Glyburide and Glipizide Safe for Breast-Feeding
The use of earlier-generation sulfonyl-ureas during breast-feeding was discouraged after studies with tolbutamide (e.g., Orinase®, Pharmacia/Upjohn) and chlor-propamide (Diabinese®, Pfizer) showed significant transfer of these substances into breast milk. Two small studies now suggest that the second-generation sul-fonylureas—including glyburide (DiaBeta®, Aventis) and glipizide (Glucotrol generic, Pfizer)—don’t pose the same problem.
Researchers from the University of Toronto, Mount Sinai Hospital, and The Hospital for Sick Children, all in Toronto; Miller Children’s Hospital, in Long Beach, California; and the University of California in San Francisco, gave the women a single oral dose of glyburide 5 or 10 mg. Drug concentrations were measured in maternal blood and milk for eight hours after the dose was given.
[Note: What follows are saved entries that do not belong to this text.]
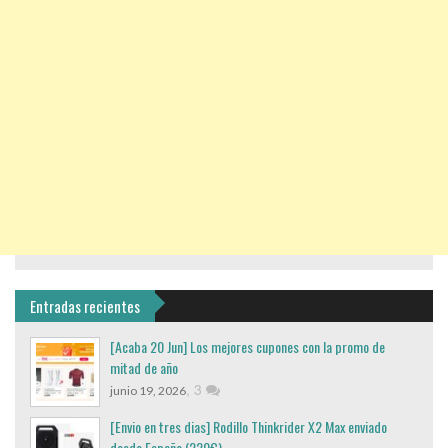
Entradas recientes
[Acaba 20 Jun] Los mejores cupones con la promo de
mitad de año
,
3
junio 19, 2026
[Envio en tres dias] Rodillo Thinkrider X2 Max enviado
desde España (220€)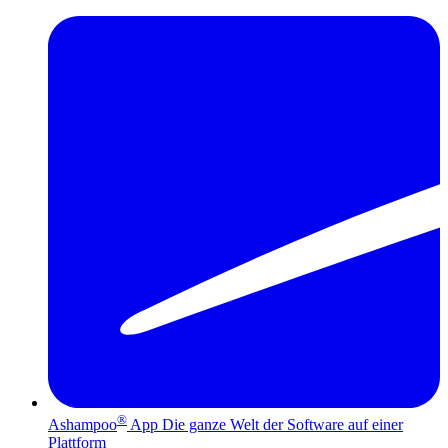
®
Ashampoo
App
Die ganze Welt der Software auf einer
Plattform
In a separate study, five women received glyburide or glipizide 5 mg/day starting on the first postpartum day. For five to 16 days after delivery, drug concentrations in the mothers’ blood and milk were measured, as were the infants’ blood glucose levels.
In the single-dose study, neither drug was detected in breast milk, even though plasma levels were invariably detected. In the daily-dose study, only one woman had a detectable serum level of glipizide.
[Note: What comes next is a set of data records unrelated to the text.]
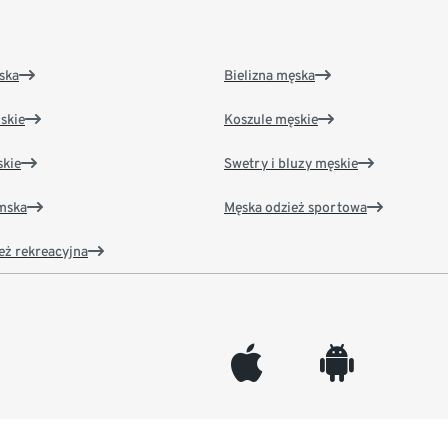
ska
Bielizna męska
skie
Koszule męskie
kie
Swetry i bluzy męskie
amska
Męska odzież sportowa
eż rekreacyjna
appleinc
android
Three wholly breast-fed infants had normal blood glucose levels (one infant’s mother received glyburide, and two infants’ mothers received generic glipizide).
Another infant in the glyburide group had normal blood glucose levels, but the mother had supplemented breast-feeding with formula. Glucose levels were not measured in the remaining infant, whose mother also used formula.